The $CH_2Cl^{\bullet}$ radical reacts with Cl2 to give $CH_2Cl_2$ , which is then attacked again, producing $CHCl_3$ and finally $CCl_4$ .

M1 — explanation of further substitution: each successive chloromethane molecule is itself a substrate for further H-abstraction.

A1 — therefore the product is a mixture of $CH_3Cl$ , $CH_2Cl_2$ , $CHCl_3$ and $CCl_4$ , in ratios depending on Cl2:CH4 stoichiometry.
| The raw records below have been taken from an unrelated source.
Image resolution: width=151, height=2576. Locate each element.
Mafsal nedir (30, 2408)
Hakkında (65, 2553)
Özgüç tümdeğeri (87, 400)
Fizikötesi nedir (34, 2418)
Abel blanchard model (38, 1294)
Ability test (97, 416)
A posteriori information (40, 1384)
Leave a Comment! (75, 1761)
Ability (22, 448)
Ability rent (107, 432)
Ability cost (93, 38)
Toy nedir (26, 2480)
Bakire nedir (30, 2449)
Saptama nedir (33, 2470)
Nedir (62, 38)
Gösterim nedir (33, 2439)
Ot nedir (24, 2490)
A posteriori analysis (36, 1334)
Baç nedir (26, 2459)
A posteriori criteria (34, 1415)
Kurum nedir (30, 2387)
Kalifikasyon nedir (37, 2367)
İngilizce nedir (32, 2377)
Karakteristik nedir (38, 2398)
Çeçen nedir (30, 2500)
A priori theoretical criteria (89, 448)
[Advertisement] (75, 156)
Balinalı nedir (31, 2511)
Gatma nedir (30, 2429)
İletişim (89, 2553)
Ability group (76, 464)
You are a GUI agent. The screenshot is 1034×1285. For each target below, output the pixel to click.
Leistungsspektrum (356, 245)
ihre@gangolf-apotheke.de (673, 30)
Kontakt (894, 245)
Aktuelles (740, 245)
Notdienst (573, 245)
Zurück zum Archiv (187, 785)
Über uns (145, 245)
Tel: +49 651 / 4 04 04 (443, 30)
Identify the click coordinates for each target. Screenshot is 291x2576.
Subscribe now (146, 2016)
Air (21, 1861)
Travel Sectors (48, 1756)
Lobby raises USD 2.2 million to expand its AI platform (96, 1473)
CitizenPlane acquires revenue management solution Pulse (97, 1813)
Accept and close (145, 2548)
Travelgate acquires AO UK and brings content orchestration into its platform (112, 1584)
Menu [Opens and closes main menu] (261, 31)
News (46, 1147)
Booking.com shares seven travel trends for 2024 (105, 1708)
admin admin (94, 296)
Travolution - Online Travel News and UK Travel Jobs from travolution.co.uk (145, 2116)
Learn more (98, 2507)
A1 — this is not industrially useful for the selective synthesis of $CH_3Cl$ because:

yields of any single product are low (typically 30–50%);
separation of the four products by distillation is energy-intensive;
there is poor atom economy and significant HCl waste.

Total: 8 marks (M5 A3).

Specimen question modelled on the Edexcel 9CH0 Paper 3 format

Question (6 marks): Chlorofluorocarbons (CFCs) such as CCl2F2 (R-12) were used as refrigerants until the discovery that they damage the ozone layer.

(a) Write the equation for the photolysis of CCl2F2 in the stratosphere, and explain why C-Cl is preferentially broken rather than C-F. (3)

(b) Show how the chlorine radical produced catalyses the destruction of ozone, identifying the propagation steps and the regenerated radical. (3)

Mark scheme decomposition by AO:

(a)

M1 (AO1.1) — $CCl_2F_2 \xrightarrow{UV} CClF_2^{\bullet} + Cl^{\bullet}$ .
A1 (AO2.1) — C-Cl bond enthalpy (~340 kJ mol $^{-1}$ ) is lower than C-F (~485 kJ mol $^{-1}$ ), so C-Cl is preferentially photolysed.
A1 (AO2.1) — UV photons in the stratosphere have energies sufficient to break C-Cl but not C-F, making C-Cl the kinetically accessible bond.

(b)

M1 (AO1.1) — propagation step 1: $Cl^{\bullet} + O_3 \rightarrow ClO^{\bullet} + O_2$ .
M1 (AO1.1) — propagation step 2: $ClO^{\bullet} + O_3 \rightarrow Cl^{\bullet} + 2O_2$ (or $ClO^{\bullet} + O \rightarrow Cl^{\bullet} + O_2$ ).
A1 (AO2.1) — net: $2O_3 \rightarrow 3O_2$ , with Cl• regenerated; Cl• acts as a catalyst, allowing one Cl atom to destroy thousands of ozone molecules before being removed.